Analytic solution to a Volterra integral equation with kernel divided by continous differentiable function

Question

I have been struggling with the following Volterra integral equation for days: $$f(x)=A_{1}-\frac{A_{2}}{h(x)}+\lambda \int_{a}^{x}\frac{h^{\prime }(s)}{h(x)}f(s)ds$$ , where a, A1 and A2 are positive constants, $\lambda$ is a negative constant, and $h(x)$ is a continuously differentiable function. It is a Volterra integral equation of second kind, and I have tried Adomian Decomposition Method or converting the problem to an ODE of initial value, but I am not able to solve it even if I consider the simplest case: h(x)=x. Does this type of integral equation have analytic solution? May Laplace transformation help to solve it? If I have to resort to numerical methods, are there available libraries for Mathematica, Matlab or other software I could use? Any help will be greatly appreciated.

Answer 1

One can brute force this using functional analysis techniques (which I just pray you know). I assume that $h$ does not vanish on $[a, b]$ where $b>a$ and is continuous on that domain. Some steps you will have to calculate for yourself, I do not want the answer to be too long...

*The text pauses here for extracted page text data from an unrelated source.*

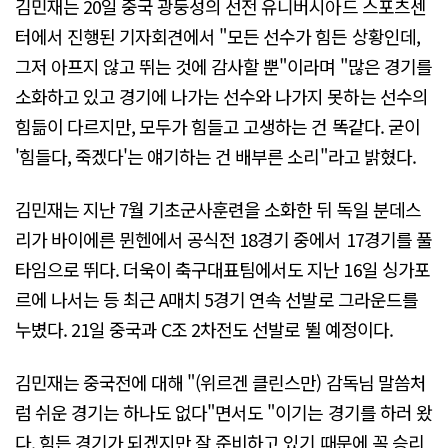
김민재는 20일 중국 광둥성의 선전 유니버시아드 스포츠센
터에서 진행된 기자회견에서 "모든 선수가 힘든 상황인데,
그저 아프지 않고 뛰는 것에 감사할 뿐"이라며 "많은 경기를
소화하고 있고 경기에 나가는 선수와 나가지 못하는 선수의
힘듦이 다르지만, 모두가 힘들고 고생하는 건 똑같다. 굳이
'힘들다, 죽겠다'는 얘기하는 건 배부른 소리"라고 밝혔다.
김민재는 지난 7월 기초군사훈련을 소화한 뒤 독일 분데스
리가 바이에른 뮌헨에서 공식전 18경기 중에서 17경기를 풀
타임으로 뛰다. 더욱이 축구대표팀에서도 지난 16일 싱가포
르에 나서는 등 최근 A매치 5경기 연속 선발로 그라운드를
누볐다. 21일 중국과 C조 2차전도 선발로 뛸 예정이다.
김민재는 중국전에 대해 "(위르겐 클린스만) 감독님 말씀처
럼 쉬운 경기는 하나도 없다"면서도 "이기는 경기를 하러 왔
다. 힘든 경기가 되겠지만 잘 준비하고 있기 때문에 꼭 승리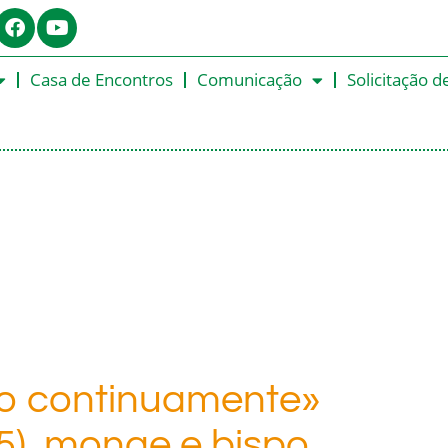
Casa de Encontros
Comunicação
Solicitação d
ndo continuamente»
45), monge e bispo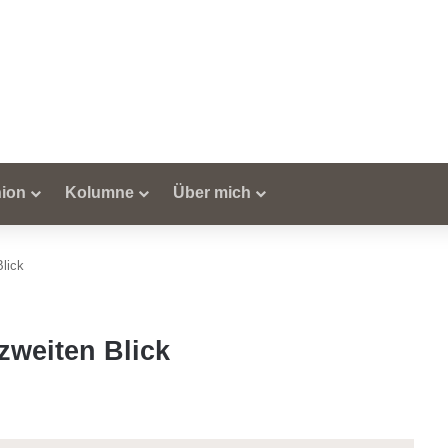
ion
Kolumne
Über mich
lick
zweiten Blick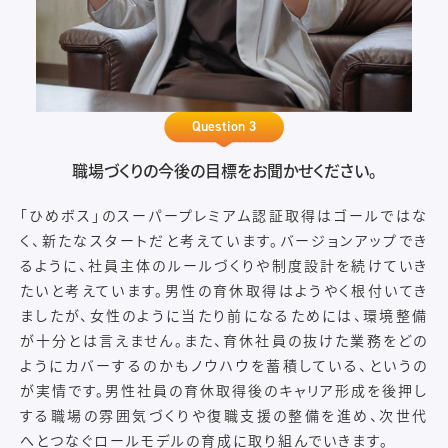
Question 3
職場づくりの今後の目標をお聞かせください。
「ひめボス」のスーパープレミアム認証取得はゴールではな
く、新たなスタートだと考えています。バージョンアップでき
るように、社員主体のルールづくりや制度設計を続けていき
たいと考えています。男性の育休取得はようやく根付いてき
ましたが、女性のように当たり前になるためには、環境整備
が十分とは言えません。また、育休社員の抜けた業務をどの
ようにカバーするのかもノウハウを蓄積している、というの
が実情です。男性社員の育休取得後のキャリア形成を後押し
する職場の雰囲気づくりや復職支援の整備を進め、次世代
へとつなぐロールモデルの育成に取り組んでいきます。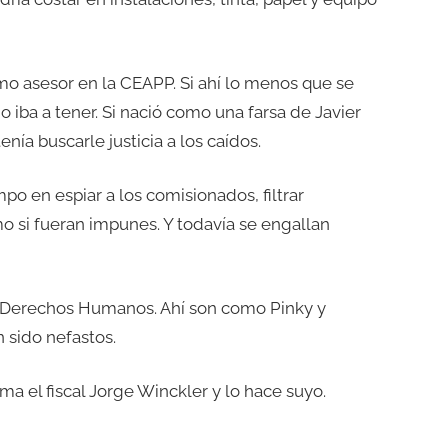
o asesor en la CEAPP. Si ahí lo menos que se
 iba a tener. Si nació como una farsa de Javier
nía buscarle justicia a los caídos.
mpo en espiar a los comisionados, filtrar
o si fueran impunes. Y todavía se engallan
e Derechos Humanos. Ahí son como Pinky y
 sido nefastos.
a el fiscal Jorge Winckler y lo hace suyo.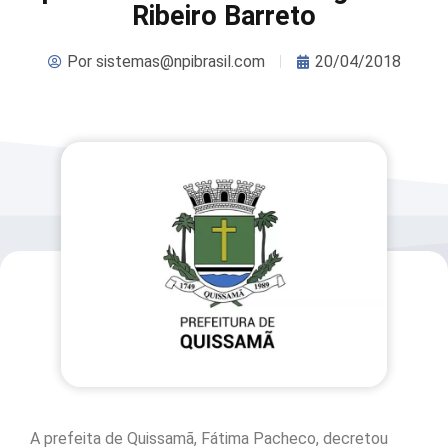
Ribeiro Barreto
Por
sistemas@npibrasil.com
20/04/2018
A prefeita de Quissamã, Fátima Pacheco, decretou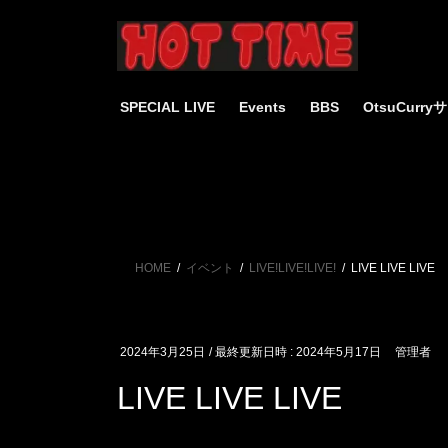
コ
ナ
ン
ビ
テ
ゲ
ン
ー
ツ
シ
SPECIAL LIVE
Events
BBS
OtsuCurr
へ
ョ
ス
ン
キ
に
ッ
移
プ
動
HOME
イベント
LIVE!LIVE!LIVE!
LIVE LIVE LIVE
2024年3月25日
/ 最終更新日時 :
2024年5月17日
管理者
LIVE LIVE LIVE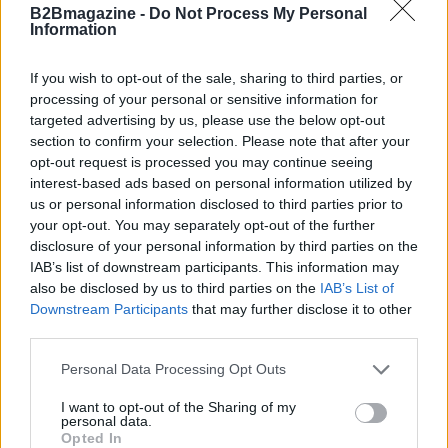
B2Bmagazine -
Do Not Process My Personal
Information
If you wish to opt-out of the sale, sharing to third parties, or
processing of your personal or sensitive information for
targeted advertising by us, please use the below opt-out
section to confirm your selection. Please note that after your
opt-out request is processed you may continue seeing
interest-based ads based on personal information utilized by
us or personal information disclosed to third parties prior to
your opt-out. You may separately opt-out of the further
disclosure of your personal information by third parties on the
IAB’s list of downstream participants. This information may
Continua a leggere
also be disclosed by us to third parties on the
IAB’s List of
Downstream Participants
that may further disclose it to other
third parties.
FOCUS PMI
Please note that this website/app uses one or more Google
Personal Data Processing Opt Outs
services and may gather and store information including but
not limited to your visit or usage behaviour. You may click to
I want to opt-out of the Sharing of my
personal data.
grant or deny consent to Google and its third-party tags to
Opted In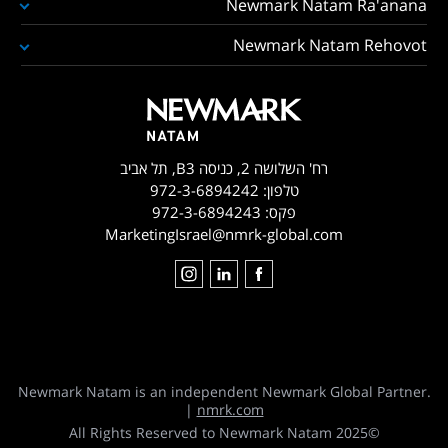
Newmark Natam Ra'anana
Newmark Natam Rehovot
רח' השלושה 2, כניסה B3, תל אביב
טלפון:
972-3-6894242
פקס:
972-3-6894243
MarketingIsrael@nmrk-global.com
Newmark Natam is an independent Newmark Global Partner.
|
nmrk.com
©2025 All Rights Reserved to Newmark Natam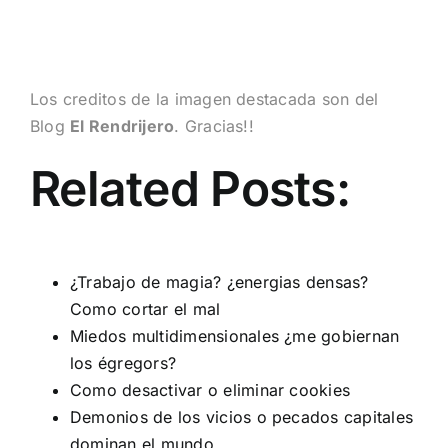
Los creditos de la imagen destacada son del
Blog
El Rendrijero
. Gracias!!
Related Posts:
¿Trabajo de magia? ¿energias densas?
Como cortar el mal
Miedos multidimensionales ¿me gobiernan
los égregors?
Como desactivar o eliminar cookies
Demonios de los vicios o pecados capitales
dominan el mundo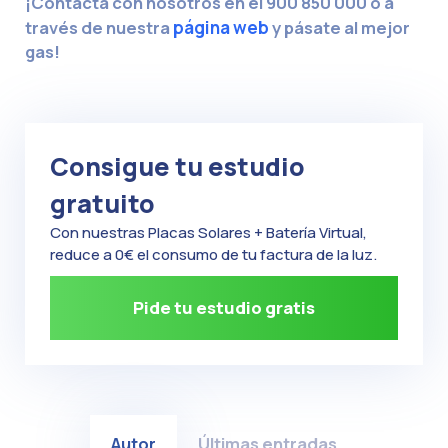
¡Contacta con nosotros en el 900 850 000 o a
través de nuestra
página web
y pásate al mejor
gas!
Consigue tu estudio
gratuito
Con nuestras Placas Solares + Batería Virtual,
reduce a 0€ el consumo de tu factura de la luz.
Pide tu estudio gratis
Autor
Últimas entradas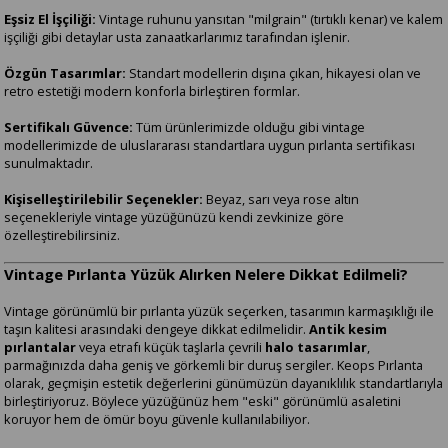
Eşsiz El İşçiliği:
Vintage ruhunu yansıtan "milgrain" (tırtıklı kenar) ve kalem
işçiliği gibi detaylar usta zanaatkarlarımız tarafından işlenir.
Özgün Tasarımlar:
Standart modellerin dışına çıkan, hikayesi olan ve
retro estetiği modern konforla birleştiren formlar.
Sertifikalı Güvence:
Tüm ürünlerimizde olduğu gibi vintage
modellerimizde de uluslararası standartlara uygun pırlanta sertifikası
sunulmaktadır.
Kişiselleştirilebilir Seçenekler:
Beyaz, sarı veya rose altın
seçenekleriyle vintage yüzüğünüzü kendi zevkinize göre
özelleştirebilirsiniz.
Vintage Pırlanta Yüzük Alırken Nelere Dikkat Edilmeli?
Vintage görünümlü bir pırlanta yüzük seçerken, tasarımın karmaşıklığı ile
taşın kalitesi arasındaki dengeye dikkat edilmelidir.
Antik kesim
pırlantalar
veya etrafı küçük taşlarla çevrili
halo tasarımlar
,
parmağınızda daha geniş ve görkemli bir duruş sergiler. Keops Pırlanta
olarak, geçmişin estetik değerlerini günümüzün dayanıklılık standartlarıyla
birleştiriyoruz. Böylece yüzüğünüz hem "eski" görünümlü asaletini
koruyor hem de ömür boyu güvenle kullanılabiliyor.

We equip the space $C([a, b])$ with the usual norm $\lVert f \rVert_{\infty} := \sup_{x \in [a, b]} \lvert f(x) \rvert$. Consider the continuous linear operator $T: C([a, b]) \rightarrow C([a, b])$, $$ (Tf)(x) := \int^x_a k(s, x) f(s)~\mathrm{d}s $$ where $k \in C([a, b]^2)$ is defined as $k(s,x) := \lambda\frac{h'(s)}{h(x)}$. Let $K := \sup_{(s, x) \in [a, b]^2} \lvert k(s, x) \rvert$.

Then let $n \in \mathbb{N}$ be very large. We consider $T^n$, the $n$-time composition of $T$ with itself. Then, for any $f \in C([a, b])$ and any $x \in [a, b]$ we can prove that $$ \left \lvert (T^nf)(x) \right \rvert \leq \lVert f \rVert_\infty K^n \int^x_a \int^{x_1}_a ... \int^{x_{n-1}}_a~\mathrm{d}x_n~\mathrm{d}x_{n-1}...~\mathrm{d}x_1 = \lVert f \rVert_\infty\frac{K^n (x-a)^n}{n!}\leq \lVert f \rVert_\infty\frac{K^n(b-a)^n}{n!}. $$ So for $n$ very large, we have that $\lVert T^n \rVert < 1$, where $\lVert \cdot \rVert$ denotes the operator norm. Therefore the Neumann-Series $\displaystyle \sum_{n = 1}^\infty T^n$ converges in the operator norm. Thus $T- \mathrm{Id}$ has an inverse. In other words: For every $v \in C([a, b])$ the equation $$ v = Tf - f $$ has a unique solution $f \in C([a, b])$. Choose $v(x) := \frac{A_2}{h(x)}-A_1$ and you get a solution for your integral equation that is continuous on $[a, b]$.

So yes, there exists an analytic solution on compact intervals $[a, b]$, no doubt. Just iterating this argument for larger and larger intervals should give us a continuous solution on $[a, \infty)$... Maybe one can allow $x \in [\beta, b]$ where $\beta < a < b$ - which I don't expect to do any harm, but I would have to compute that separately. Then we would get a solution in $[\beta, b]$